Marius Hobbhahn comments on Reframing the burden of proof: Companies should prove that models are safe (rather than expecting auditors to prove that models are dangerous)

Marius Hobbhahn 25 Apr 2023 19:11 UTC
11 points
8
I agree with the overall conclusion that the burden of proof should be on the side of the AGI companies.

However, using the FDA as a reference or example might not be so great because it has historically gotten the cost-benefit trade-offs wrong many times and e.g. not permitting medicine that was comparatively safe and highly effective.

So if the association of AIS evals or is similar to the FDA, we might not make too many friends. Overall, I think it would be fine if the AIS auditing community is seen as generally cautious but it should not give the impression of not updating on relevant evidence, etc.

If I were to choose a model or reference class for AI auditing, I would probably choose the aviation industry which seems to be pretty competent and well-regarded.
- lisas 9 May 2023 1:19 UTC
  3 points
  0
  Parent
  That seems like an excellent angle to the issue—I agree that reference models and stakeholders’ different attitudes towards them likely have a huge impact. As such, the criticisms the FDA faces might indeed be an issue! (at least that’s how I understand your comment);
  However, I’d carefully offer a bit of pushback on the aviation industry as an example, keeping in mind the difficult tradeoffs and diverging interests regulators will face in designing an approval process for AI systems. I think the problems that regulators will face are more similar to those of the FDA & policymakers (if you assume they are your audience) might be more comfortable with a model that can somewhat withstand these problems.
  
  Below my reasoning (with a bit of an overstatement/ political rhetoric e.g., “risking peoples live”)
  As you highlighted, FDA is facing substantial criticism for being too cautious, e.g., with the Covid Vaccine taking longer to approve than the UK. Not permitting a medicine that would have been comparatively safe and highly effective, i.e., a false negative, can mean that medicine could have had a profound positive impact on someone’s life. And beyond the public interest, industry has quite some financial interests in getting these through too. In a similar vein, I expect that regulators will face quite some pushback when “slowing” innovation down, i.e. not approving a model. On the other side, being too fast in pushing drugs through the pipeline is also commonly criticized (e.g., the recent Alzheimer’s drug approval as a false positive example). Even more so, losing its reputation as a trustworthy regulator has a lot of knock-on effects. (i.e., will people trust an FDA-approved vaccine in the future?). As such, both being too cautious and being too aggressive have both potentially high costs to people’s lives, striking the right balance is incredibly difficult.

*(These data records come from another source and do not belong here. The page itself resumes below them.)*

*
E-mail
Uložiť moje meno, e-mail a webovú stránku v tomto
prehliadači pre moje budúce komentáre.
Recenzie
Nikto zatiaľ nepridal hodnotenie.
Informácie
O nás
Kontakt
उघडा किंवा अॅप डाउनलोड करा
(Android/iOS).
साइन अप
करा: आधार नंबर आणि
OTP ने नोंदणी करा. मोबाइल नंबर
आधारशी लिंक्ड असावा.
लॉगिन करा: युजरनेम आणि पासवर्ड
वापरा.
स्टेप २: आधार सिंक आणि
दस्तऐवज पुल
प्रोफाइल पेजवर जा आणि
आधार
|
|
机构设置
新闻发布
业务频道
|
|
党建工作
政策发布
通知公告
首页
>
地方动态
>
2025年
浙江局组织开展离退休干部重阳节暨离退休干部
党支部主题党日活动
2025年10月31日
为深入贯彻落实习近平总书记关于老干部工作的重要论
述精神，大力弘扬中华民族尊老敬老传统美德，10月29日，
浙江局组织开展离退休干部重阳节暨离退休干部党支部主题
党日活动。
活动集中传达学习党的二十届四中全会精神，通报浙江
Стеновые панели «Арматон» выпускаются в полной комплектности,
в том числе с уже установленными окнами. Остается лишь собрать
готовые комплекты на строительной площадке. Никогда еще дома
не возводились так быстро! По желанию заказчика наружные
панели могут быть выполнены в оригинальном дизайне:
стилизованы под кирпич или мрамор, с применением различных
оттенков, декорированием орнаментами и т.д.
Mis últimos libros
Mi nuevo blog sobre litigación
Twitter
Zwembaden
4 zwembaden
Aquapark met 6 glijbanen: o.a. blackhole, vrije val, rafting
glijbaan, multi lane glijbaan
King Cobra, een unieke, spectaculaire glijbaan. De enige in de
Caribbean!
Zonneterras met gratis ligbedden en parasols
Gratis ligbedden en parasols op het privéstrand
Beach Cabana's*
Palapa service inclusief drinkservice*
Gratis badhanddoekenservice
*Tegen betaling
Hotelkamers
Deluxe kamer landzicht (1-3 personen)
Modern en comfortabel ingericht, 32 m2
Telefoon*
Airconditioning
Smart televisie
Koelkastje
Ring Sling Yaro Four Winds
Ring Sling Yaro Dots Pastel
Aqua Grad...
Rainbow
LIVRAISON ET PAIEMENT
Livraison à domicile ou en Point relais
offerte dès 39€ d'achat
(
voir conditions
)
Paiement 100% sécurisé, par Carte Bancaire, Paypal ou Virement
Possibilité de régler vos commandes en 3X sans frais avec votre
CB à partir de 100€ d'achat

  The aviation industry also faces a tradeoff, but I would argue, one side is inherently “weaker” than the other (for lack of a better description). In case something bad happens, there are huge reputational costs to the regulator if they had invested “too little” into safety. A false negative error, however, i.e., overestimating the level of caution required and demanding more safety than necessary, does not necessarily negatively impact the reputation of the regulator; there are more or less only economic costs. And most people seem to be okay with high safety standards in aviation. In other words & simplified, “overinvesting” in safety comes at an economic cost, and “underinvesting” in safety comes at reputational costs to the regulator and potentially people’s live.

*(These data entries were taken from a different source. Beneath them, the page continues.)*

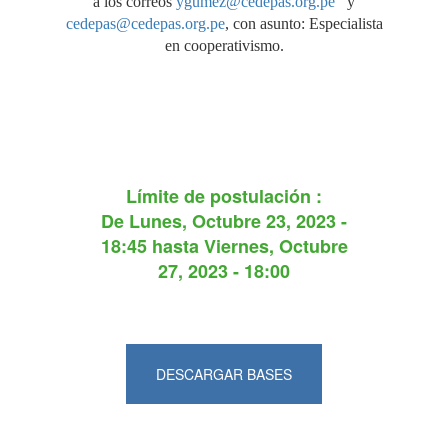
a los correos
ygumez@cedepas.org.pe
y
cedepas@cedepas.org.pe
, con asunto: Especialista
en cooperativismo.
Límite de postulación :
De
Lunes, Octubre 23, 2023 -
18:45
hasta
Viernes, Octubre
27, 2023 - 18:00
DESCARGAR BASES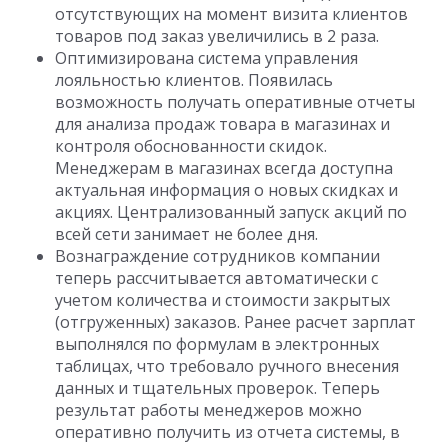
отсутствующих на момент визита клиентов
товаров под заказ увеличились в 2 раза.
Оптимизирована система управления
лояльностью клиентов. Появилась
возможность получать оперативные отчеты
для анализа продаж товара в магазинах и
контроля обоснованности скидок.
Менеджерам в магазинах всегда доступна
актуальная информация о новых скидках и
акциях. Централизованный запуск акций по
всей сети занимает не более дня.
Вознаграждение сотрудников компании
теперь рассчитывается автоматически с
учетом количества и стоимости закрытых
(отгруженных) заказов. Ранее расчет зарплат
выполнялся по формулам в электронных
таблицах, что требовало ручного внесения
данных и тщательных проверок. Теперь
результат работы менеджеров можно
оперативно получить из отчета системы, в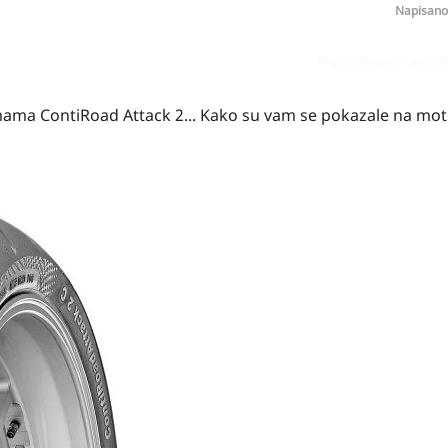
Napisan
Prijavi odgovor kao pr
mama ContiRoad Attack 2... Kako su vam se pokazale na mot
.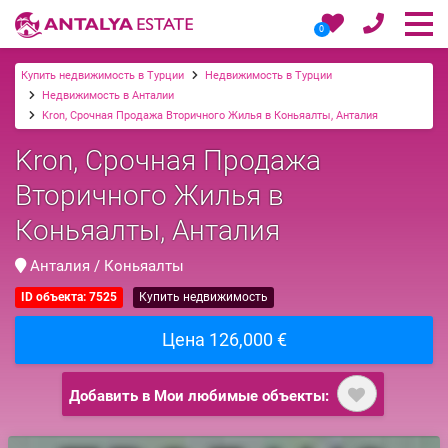
0
Купить недвижимость в Турции
Недвижимость в Турции
Недвижимость в Анталии
Kron, Срочная Продажа Вторичного Жилья в Коньяалты, Анталия
Kron, Срочная Продажа
Вторичного Жилья в
Коньяалты, Анталия
Анталия / Коньяалты
ID объекта: 7525
Купить недвижимость
Цена 126,000 €
Добавить в Мои любимые объекты: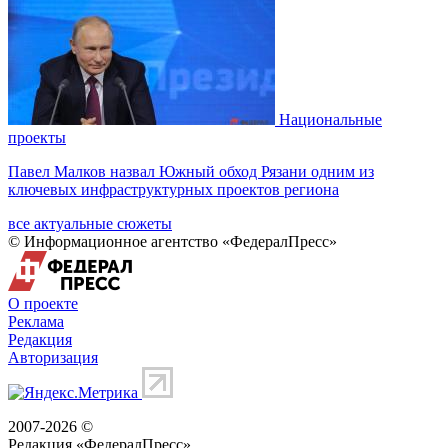
Национальные
проекты
Павел Малков назвал Южный обход Рязани одним из
ключевых инфраструктурных проектов региона
все актуальные сюжеты
© Информационное агентство «ФедералПресс»
О проекте
Реклама
Редакция
Авторизация
2007-2026 ©
Редакция «
ФедералПресс
»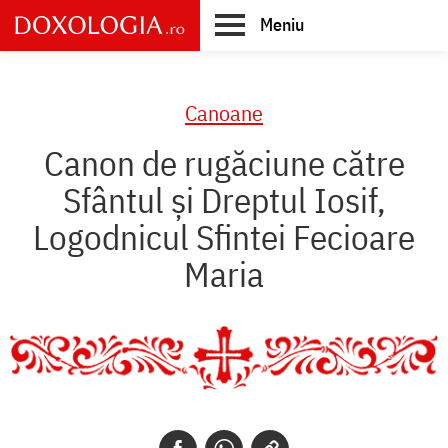
Skip
Meniu
to
main
Main
content
navigation
Canoane
Canon de rugăciune către
Sfântul şi Dreptul Iosif,
Logodnicul Sfintei Fecioare
Maria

  My guess is that the reputational risks (& competing goals) that AI regulators will face, in particular in regards to the false negatives, are similar to those of the FDA. They will either be too cautious/ interventionist /innovation-hampering or too aggressive, if not both. Aviation safety is (in my perception) rarely seen as too cautious (or at least nothing that get’s routinely criticised by the public).

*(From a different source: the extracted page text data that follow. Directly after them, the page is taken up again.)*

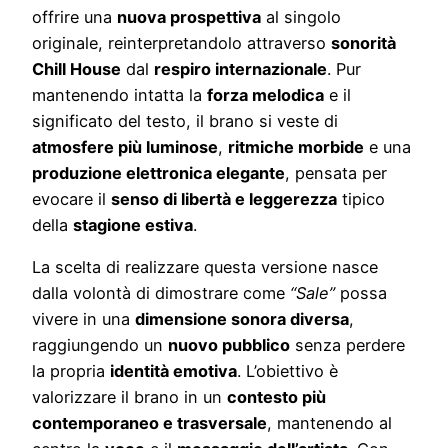
offrire una
nuova prospettiva
al singolo
originale, reinterpretandolo attraverso
sonorità
Chill House
dal
respiro internazionale
. Pur
mantenendo intatta la
forza melodica
e il
significato del testo, il brano si veste di
atmosfere più luminose
,
ritmiche morbide
e una
produzione elettronica elegante
, pensata per
evocare il
senso di libertà e leggerezza
tipico
della
stagione estiva
.
La scelta di realizzare questa versione nasce
dalla volontà di dimostrare come
“Sale”
possa
vivere in una
dimensione sonora diversa
,
raggiungendo un
nuovo pubblico
senza perdere
la propria
identità emotiva
. L’obiettivo è
valorizzare il brano in un
contesto più
contemporaneo e trasversale
, mantenendo al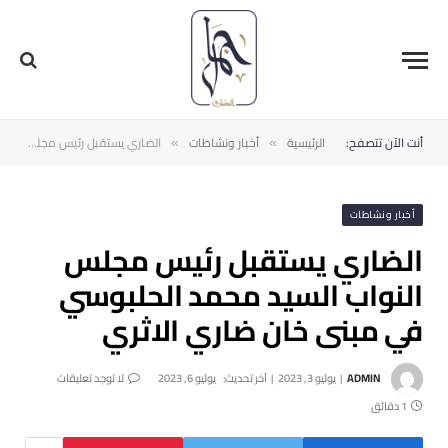
أنت الآن تتصفح:
الرئيسية
أخبار ونشاطات
الضاري يستقبل رئيس مجلس النواب السيد محمد الحلبوسي في مبنى خان ضاري الاثري
»
»
أخبار ونشاطات
الضاري يستقبل رئيس مجلس
النواب السيد محمد الحلبوسي
في مبنى خان ضاري الاثري
ADMIN
يوليو 3, 2023
آخر تحديث:
يوليو 6, 2023
لا توجد تعليقات
1 دقائق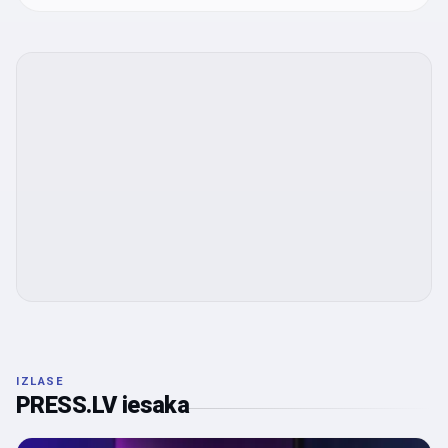
IZLASE
PRESS.LV iesaka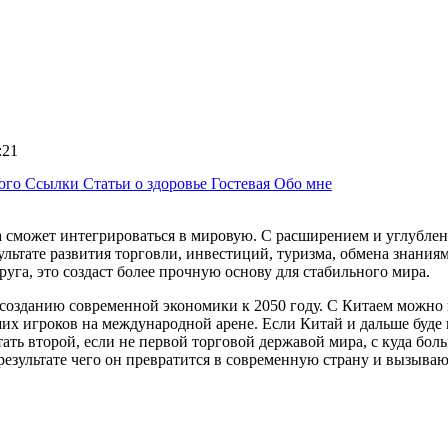
2:21
ного
Ссылки
Статьи о здоровье
Гостевая
Обо мне
а сможет интегрироваться в мировую. С расширением и углубле
ультате развития торговли, инвестиций, туризма, обмена знания
руга, это создаст более прочную основу для стабильного мира.
 созданию современной экономики к 2050 году. С Китаем можно 
ших игроков на международной арене. Если Китай и дальше буде
тать второй, если не первой торговой державой мира, с куда б
результате чего он превратится в современную страну и вызыва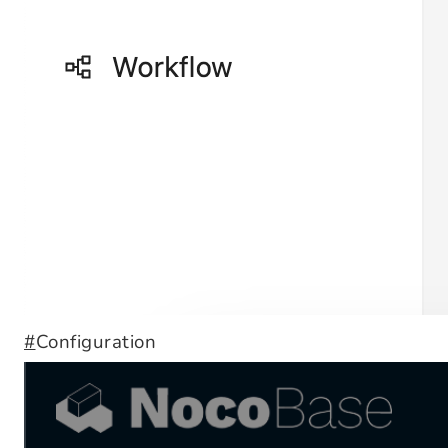
#
Configuration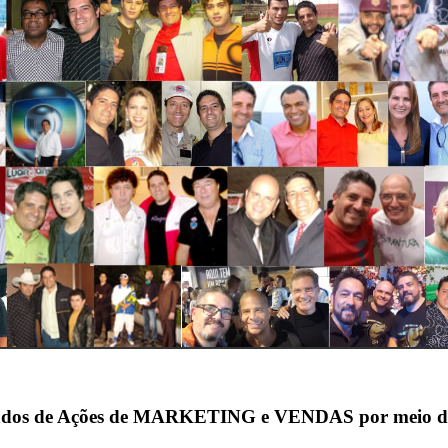
ados de Ações de MARKETING e VENDAS por meio das 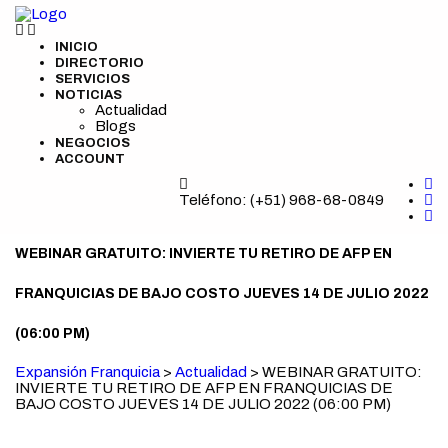
INICIO
DIRECTORIO
SERVICIOS
NOTICIAS
Actualidad
Blogs
NEGOCIOS
ACCOUNT
Teléfono:
(+51) 968-68-0849
WEBINAR GRATUITO: INVIERTE TU RETIRO DE AFP EN
FRANQUICIAS DE BAJO COSTO JUEVES 14 DE JULIO 2022
(06:00 PM)
Expansión Franquicia
>
Actualidad
>
WEBINAR GRATUITO:
INVIERTE TU RETIRO DE AFP EN FRANQUICIAS DE
BAJO COSTO JUEVES 14 DE JULIO 2022 (06:00 PM)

  Policy-makers—especially those currently “battling big tech”—are quite well aware of these tradeoffs they will face and the breath of stakeholders involved. As such, using an example that can withstand the reputational costs of applying too much caution might be a bit more powerful in some cases. In a similar vein, the FDA model is much more probed regarding capture (not getting one drug approved is incredibly costly for a single firm not for the whole industry, while industry-wide costs from safety restrictions in aviation can be passed on to consumers).
  Nonetheless, I completely understand the concern that “we might not make too many friends,”, particularly among those focused on typical “pro-innovation considerations” or industry interests and that it makes sense to use this example with some caution.
- Akash 25 Apr 2023 19:16 UTC
  3 points
  1
  Parent
  This makes sense. Can you say more about how aviation regulation differs from the FDA?
  In other words, are there meaningful differences in how the regulatory processes are set up? Or does it just happen to be the case that the FDA has historically been worse at responding to evidence compared to the Federal Aviation Administration?
  (I think it’s plausible that we would want a structure similar to the FDA even if the particular individuals at the FDA were bad at cost-benefit analysis, unless there are arguments that the structure of the FDA caused the bad cost-benefit analyses).
  - Marius Hobbhahn 26 Apr 2023 9:18 UTC
    2 points
    0
    Parent
    So far, I haven’t looked into it in detail and I’m only reciting other people’s testimonials. I intend to dive deeper into these fields soon. I’ll let you know when I have a better understanding.